Make it once and you’ll see why Koreans turn to this simple dish again and again.
- OLD Kimchi. The secret to a good Kimchi Jjigae recipe is old, well fermented, mature, very ripe, aged kimchi. The older the kimchi, the better the kimchi jjigae. Do not use new kimchi — it won’t taste the same.
- Pork Belly. Kimchi + Pork = Korean BFFs! While any kind of pork works, pork belly is such a luxurious addition. Cook until tender and jiggly for the ultimate comfort food.
- Pork Bones. Optional but makes Kimchi Jjigae extra delicious. The flavor and marrow from the bones make the most delicious broth. I use pork ribs, pork riblets, pork neck bones, or leftover pork chop bones.
- Gochujang + Sugar + Fish Sauce. The flavor boosters.
- Tofu. Add any kind you like. I enjoy the silky texture of Soft tofu but firm tofu doesn’t break apart as easily.
- Sesame Oil + Butter. Add right before serving for extra richness and fragrance. Makes Kimchi Stew extra special.
- Green onion + Sesame seeds. Optional garnish.
- Cook kimchi. Saute kimchi until caramelized and golden orange for intensely flavorful kimchi flavor.
- Simmer. Add water, pork belly, gochujang, and sugar. Cover and bring to a boil. Lower heat and simmer for 25-30 minutes.

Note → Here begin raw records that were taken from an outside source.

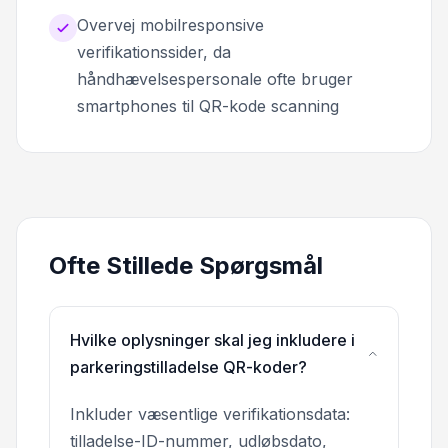
Overvej mobilresponsive
verifikationssider, da
håndhævelsespersonale ofte bruger
smartphones til QR-kode scanning
Ofte Stillede Spørgsmål
Hvilke oplysninger skal jeg inkludere i
parkeringstilladelse QR-koder?
Inkluder væsentlige verifikationsdata:
tilladelse-ID-nummer, udløbsdato,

- Add tofu. Cube tofu and add directly on top. Simmer until warmed through.
- Garnish and serve! Add sesame seed oil and butter. Sprinkle green onions and sesame seeds. Enjoy with rice.
How can you tell when kimchi is old?
Old kimchi is dark red, almost orange in color. The leaves are soft and there’s lots of juice. When you take a bite, it fizzes in your mouth. That sour, overly acidic taste tells you it’s time for Kimchi Jjigae.
How do I store leftovers?
Store leftover Kimchi Jjigae in a tightly sealed container in the fridge. Stays good for 3-4 days. Reheat leftovers on the stovetop until bubbling and steaming hot. If the stew becomes too thick, add a little water to thin it out.
Other Kimchi recipes you may enjoy:
- Kimchi Pancakes
- Tuna Kimchi Fried Rice
- Kimchi Jumeok Bap (Rice Balls)
- Kimchi Jjim (Braised Kimchi)
- Bibim Guksu (cold mixed noodles)
- Pork Chops with Kimchi Pan Sauce
- Kimchi Queso Dip
Kimchi Jjigae with Pork Belly
- Large stock pot
- 2 cups kimchi + juice old, well fermented, aged kimchi
- 2 lbs pork belly, cut into bite-sized chunks (they will shrink)
- 2 lbs pork bones (pork ribs, pork riblets, leftover pork chop bones, etc.) *optional
- 2 cups water
- 1 heaping Tbsp gochujang
- 1 tsp sugar
- 1 package tofu
- 2 Tbsp sesame oil
- 2 Tbsp butter
- 1 green onion, chopped optional garnish
- 1 Tbsp toasted sesame seeds optional garnish
- dash or two fish sauce
- In a large pot, add 1 tsp sesame oil + 1 tsp vegetable oil. Add kimchi and cook on medium heat until soft, caramelized, and the liquid is mostly evaporated.
- Add pork belly, water, gochujang, and sugar. Cover and bring to a boil. Lower heat and simmer until pork belly is jiggly and tender and the kimchi is cooked braised and soft, about 25-30 minutes.
- Add tofu and simmer until heated through, about 2-3 more minutes.
- Taste Kimchi Jjigae. If it tastes flat, add a dash or two of fish sauce and mix.
- Add sesame oil, and butter. Garnish with green onion and sesame seeds. Serve with rice and enjoy!